Some people exist for the sole purpose of making you feel better about your own social ineptitude.

There's this dude in my class who I call The Satyr Guy because he has a big beard that makes him look like the front-half of a satyr. And I've noticed that he has this problem where he talks in the same soft, monotone voice when he's both saying something not-funny under his breath and when he's addressing the entire class.

Tonight our professor came in and said, "Hey, is there anything new about Mark Foley?" And when no one offered anything, The Satyr Guy said, "North Korea tested a nuke."

And then there was awkward silence number one.

Then our professor, who recently got over his shingles, started talking about what he did to get over the pain. And it was obviously a joke. Obviously. Because he said, "I discovered if you crush up vicodin, mix it with Sudafed, and then smoke it, you won't feel a thing!"

And replied The Satyr Guy: "Smoking vicodin is really dangerous."

Awkward silence number two. Followed by the loud laugh-exhale of the girl next to me.

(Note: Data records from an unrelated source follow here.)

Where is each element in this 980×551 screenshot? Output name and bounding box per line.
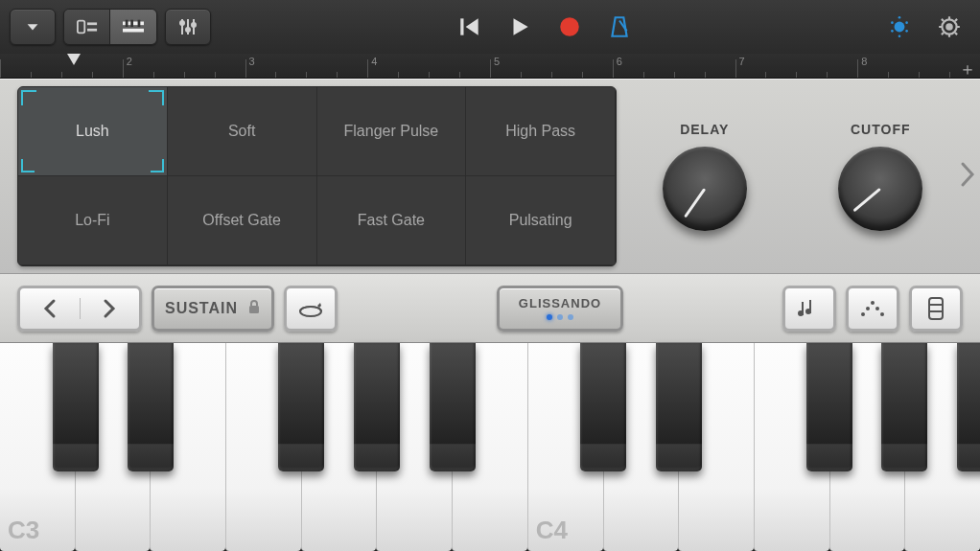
add-section-button[interactable]: ＋ — [959, 57, 976, 80]
autoplay-button[interactable] — [284, 286, 338, 332]
preset-fast-gate[interactable]: Fast Gate — [317, 176, 467, 265]
svg-point-19 — [898, 34, 901, 37]
keyboard-layout-button[interactable] — [909, 286, 963, 332]
track-view-button[interactable] — [64, 10, 110, 44]
svg-point-15 — [905, 21, 908, 24]
next-controls-button[interactable] — [959, 161, 976, 192]
svg-rect-2 — [87, 29, 97, 32]
glissando-button[interactable]: GLISSANDO — [497, 286, 623, 332]
record-button[interactable] — [548, 6, 591, 48]
svg-rect-22 — [249, 306, 259, 313]
svg-point-16 — [891, 30, 894, 33]
cutoff-knob[interactable] — [838, 147, 922, 231]
svg-point-25 — [866, 307, 870, 310]
ruler-bar-number: 6 — [617, 56, 622, 67]
view-switcher — [63, 9, 157, 45]
ruler-bar-number: 5 — [494, 56, 500, 67]
rewind-button[interactable] — [449, 6, 491, 48]
svg-point-24 — [861, 312, 865, 316]
black-key[interactable] — [128, 343, 174, 471]
chord-strips-button[interactable] — [782, 286, 836, 332]
playhead-icon[interactable] — [67, 54, 81, 65]
black-key[interactable] — [881, 343, 927, 471]
svg-rect-1 — [87, 22, 97, 25]
ruler-bar-number: 8 — [861, 56, 867, 67]
svg-point-28 — [880, 312, 884, 316]
svg-point-26 — [871, 301, 875, 305]
delay-knob[interactable] — [663, 147, 747, 231]
instrument-view-button[interactable] — [110, 10, 156, 44]
svg-point-18 — [898, 16, 901, 19]
black-key[interactable] — [278, 343, 324, 471]
info-button[interactable] — [878, 6, 921, 48]
sustain-button[interactable]: SUSTAIN — [152, 286, 274, 332]
svg-point-14 — [891, 21, 894, 24]
delay-knob-label: DELAY — [680, 122, 729, 137]
black-key[interactable] — [580, 343, 626, 471]
ruler-bar-number: 4 — [371, 56, 377, 67]
octave-down-button[interactable] — [20, 298, 81, 319]
svg-rect-3 — [123, 22, 144, 26]
preset-grid: LushSoftFlanger PulseHigh PassLo-FiOffse… — [17, 86, 617, 266]
top-toolbar — [0, 0, 980, 54]
svg-point-23 — [300, 307, 321, 316]
black-key[interactable] — [53, 343, 99, 471]
preset-lush[interactable]: Lush — [18, 87, 168, 176]
svg-point-13 — [895, 22, 905, 33]
sound-control-panel: LushSoftFlanger PulseHigh PassLo-FiOffse… — [0, 79, 980, 274]
glissando-page-dots — [547, 314, 573, 320]
ruler-bar-number: 2 — [127, 56, 132, 67]
octave-up-button[interactable] — [81, 298, 140, 319]
svg-point-17 — [905, 30, 908, 33]
octave-switcher — [17, 286, 142, 332]
arpeggiator-button[interactable] — [846, 286, 899, 332]
keyboard-button-row: SUSTAIN GLISSANDO — [0, 274, 980, 343]
cutoff-knob-label: CUTOFF — [851, 122, 911, 137]
preset-pulsating[interactable]: Pulsating — [466, 176, 616, 265]
play-button[interactable] — [499, 6, 541, 48]
svg-rect-6 — [130, 20, 133, 27]
ruler-bar-number: 3 — [249, 56, 255, 67]
black-key[interactable] — [354, 343, 400, 471]
svg-point-9 — [186, 28, 190, 32]
timeline-ruler[interactable]: 2345678 ＋ — [0, 54, 980, 79]
preset-offset-gate[interactable]: Offset Gate — [168, 176, 317, 265]
svg-rect-4 — [123, 29, 144, 33]
svg-point-20 — [942, 19, 956, 34]
preset-flanger-pulse[interactable]: Flanger Pulse — [317, 87, 467, 176]
project-dropdown-button[interactable] — [10, 9, 56, 45]
black-key[interactable] — [806, 343, 852, 471]
svg-point-27 — [875, 307, 879, 310]
svg-point-8 — [180, 21, 184, 25]
lock-icon — [247, 299, 261, 318]
svg-rect-11 — [460, 18, 463, 34]
octave-label: C4 — [536, 516, 568, 545]
black-key[interactable] — [957, 343, 980, 471]
preset-high-pass[interactable]: High Pass — [466, 87, 616, 176]
svg-rect-5 — [126, 20, 128, 27]
ruler-bar-number: 7 — [739, 56, 745, 67]
black-key[interactable] — [656, 343, 702, 471]
settings-button[interactable] — [928, 6, 970, 48]
knob-area: DELAY CUTOFF — [617, 122, 968, 231]
svg-point-21 — [946, 24, 951, 29]
preset-lo-fi[interactable]: Lo-Fi — [18, 176, 168, 265]
piano-keyboard: C3C4 — [0, 343, 980, 551]
sustain-label: SUSTAIN — [165, 300, 238, 317]
glissando-label: GLISSANDO — [519, 296, 601, 310]
svg-rect-7 — [138, 20, 141, 27]
octave-label: C3 — [8, 516, 39, 545]
svg-rect-0 — [77, 21, 83, 34]
svg-rect-29 — [929, 298, 943, 319]
metronome-button[interactable] — [598, 6, 641, 48]
mixer-button[interactable] — [165, 9, 211, 45]
preset-soft[interactable]: Soft — [168, 87, 317, 176]
svg-point-12 — [560, 17, 579, 36]
svg-point-10 — [192, 23, 196, 27]
black-key[interactable] — [430, 343, 476, 471]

Finally, our professor said to the girl in front of him, "Don't worry, shingles isn't the kind of herpes that's contagious." Apparently The Satyr Guy said something that I didn't make out, and the professor said, "What did you say about herpes?"

"Oh. Just that I always think about how one in six Americans herpes. I mean, why do you think they show those advertisements during prime time?"

Awkward silence number three, where everyone starts looking around and counting how many people showed up for class tonight.

At least now no one will remember last week's herpes comment.